I wonder why Momma didn't wake me? I thought to myself.
It was January 1976. Wasn't no school that day. But Momma still had to go to work. So, while Momma was at work, I was goin' over to Daddy's house to play with Kelly, the daughter of his lady friend.
I wonder why she didn't wake me? I thought again to myself as I climbed out of bed.
When I passed the dresser I caught a glimpse of myself in the mirror. Boy, was I ugly.
"Skinny, black, and ugly." That's what the kids at school called me. Or they'd yell out, "Vette, Vette, looks just like my pet!"
My name was La'Vette, but my first birth name was Cupcake. At least that's what my momma told me. Seems Momma craved cupcakes when she was pregnant with me. She had three cupcakes a day, every day, without fail, for nine and a half months (I was two weeks overdue). Momma said that even if she didn't eat anything else, she'd have her daily dose of cupcakes.
Anyway, seems that while "we" were in labor, the hospital gave Momma some pain drugs. Once Momma popped me out, the nurse said:
"Pat"-that was my momma"s name-"you have a little girl. Do you know what you want to name her?"
Tired and exhausted from eight hours of hard labor, Momma lifted her head, smiled sheepishly, and said, "Cupcake," before she passed out.
So that's what they put down on my birth certificate. I mean, that is what she said. (The nurses thought it was due to the excitement of motherhood, Momma said it was the drugs). A few hours later, however, when Daddy came to the hospital he decided he didn't like "Cupcake." Momma said Daddy wanted to name me La'Vette. So, just to make Daddy happy, Momma said she had the hospital change my name. I didn't mind, really. I loved my daddy; so as far as I was concerned, he could change my name to whatever he wanted. But, Momma said that to her I would always be Cupcake. She never called me anything else, 'cept sometimes she called me "Cup" for short.
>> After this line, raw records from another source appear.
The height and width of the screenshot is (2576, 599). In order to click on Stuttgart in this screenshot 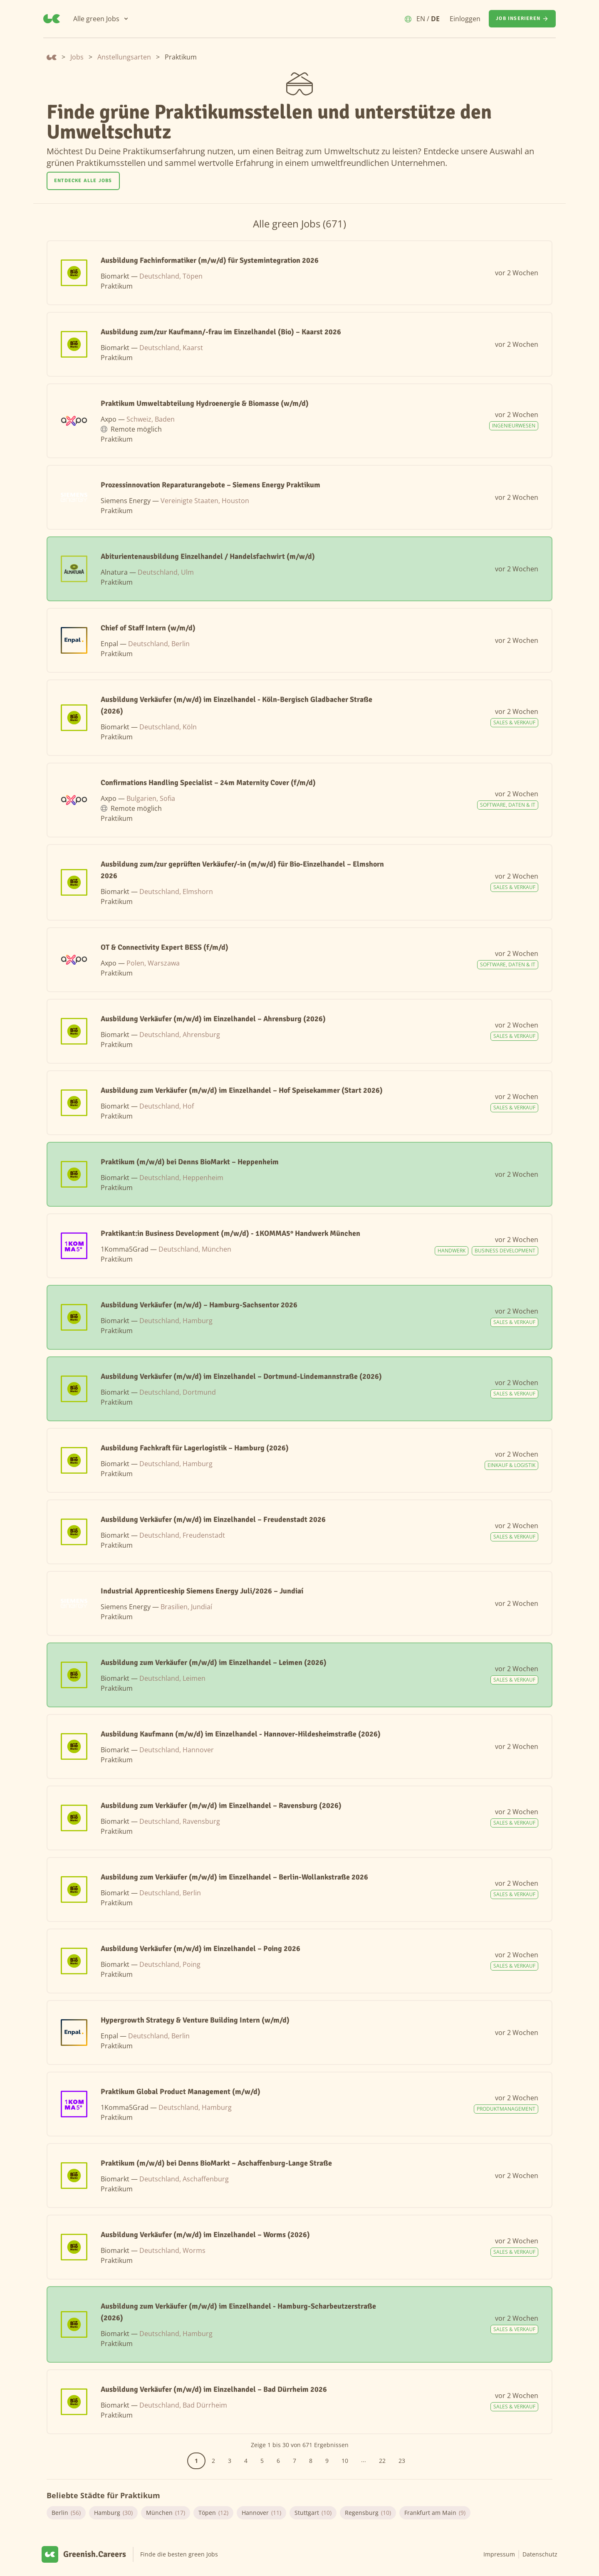, I will do `click(313, 2513)`.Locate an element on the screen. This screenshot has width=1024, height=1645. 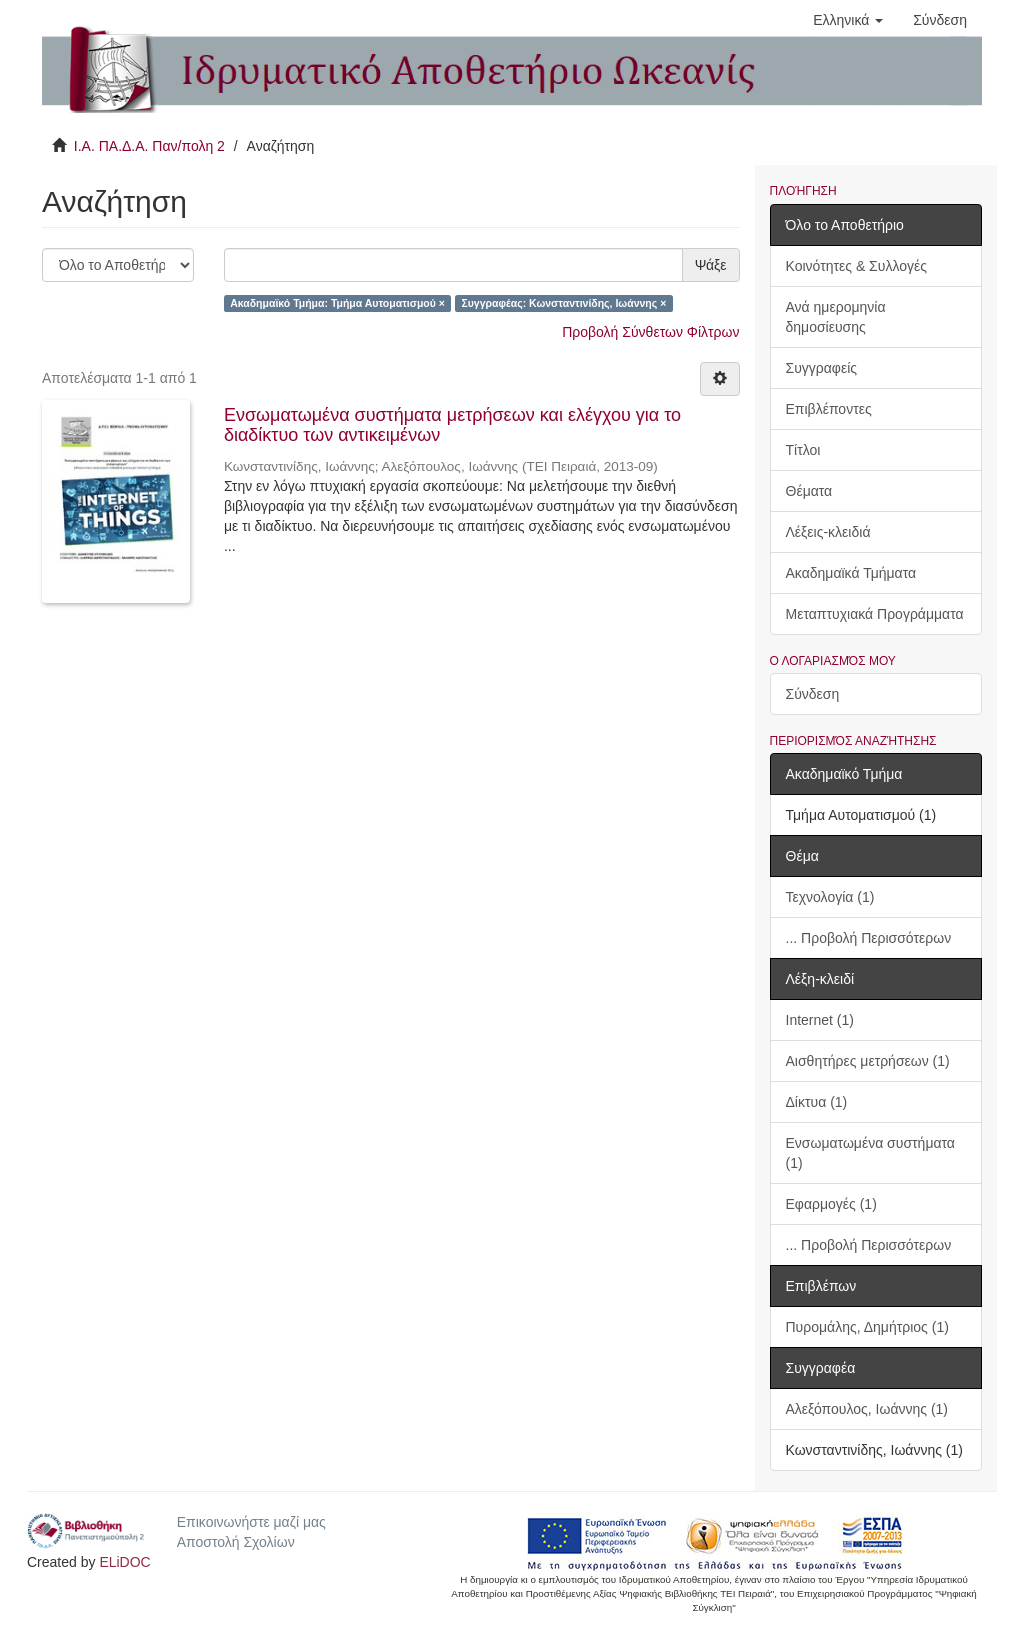
Σύνδεση is located at coordinates (813, 694).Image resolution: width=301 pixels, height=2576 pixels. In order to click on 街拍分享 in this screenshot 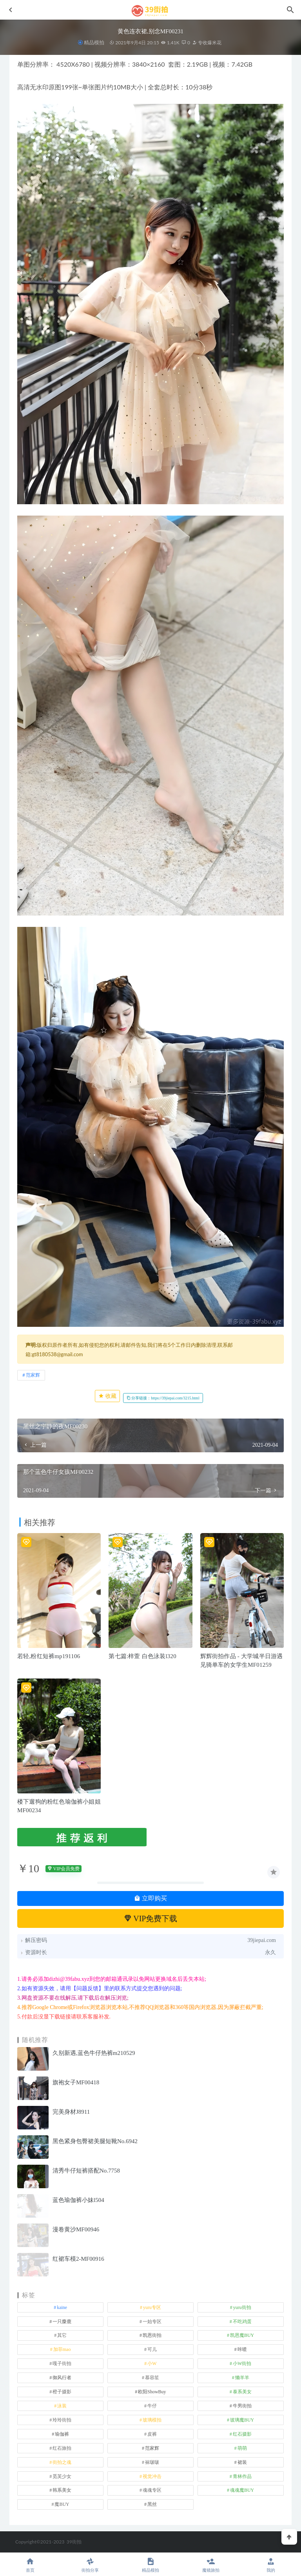, I will do `click(90, 2564)`.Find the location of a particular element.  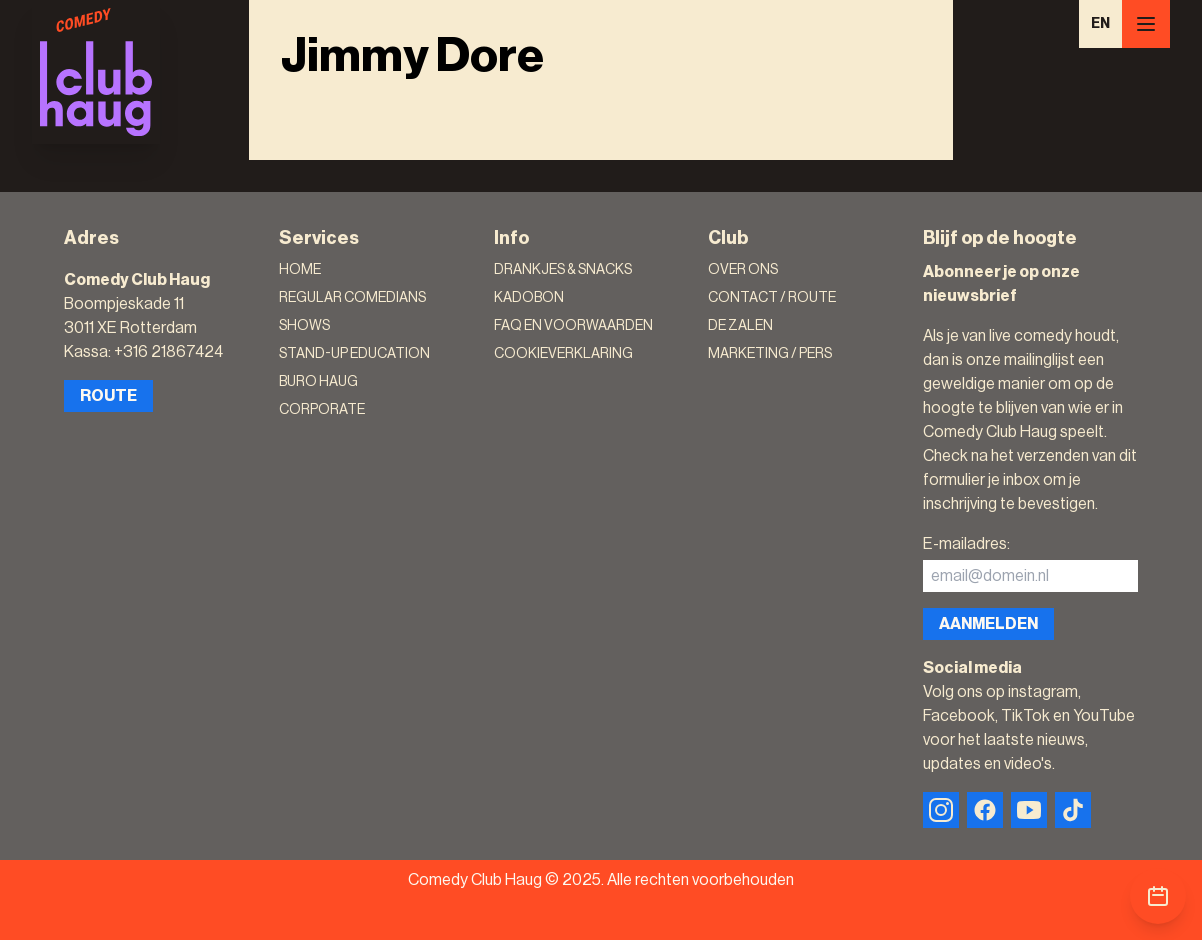

FAQ en voorwaarden is located at coordinates (573, 326).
Anyway, the kids at school always told me that I was ugly. They teased me, saying I looked like "Aunt Esther," that old lady from Sanford and Son, the one always calling Sanford a "fish-eyed fool." She was the ugliest woman I'd ever seen. So if the other kids thought I looked like her, I knew I had to be ugly. Besides, everybody knew a black girl wasn?t considered pretty unless she was light-skinned with long straight hair. I was dark-skinned with short kinky hair. I hated my complexion. I hated my hair. I hated my skinny legs and arms.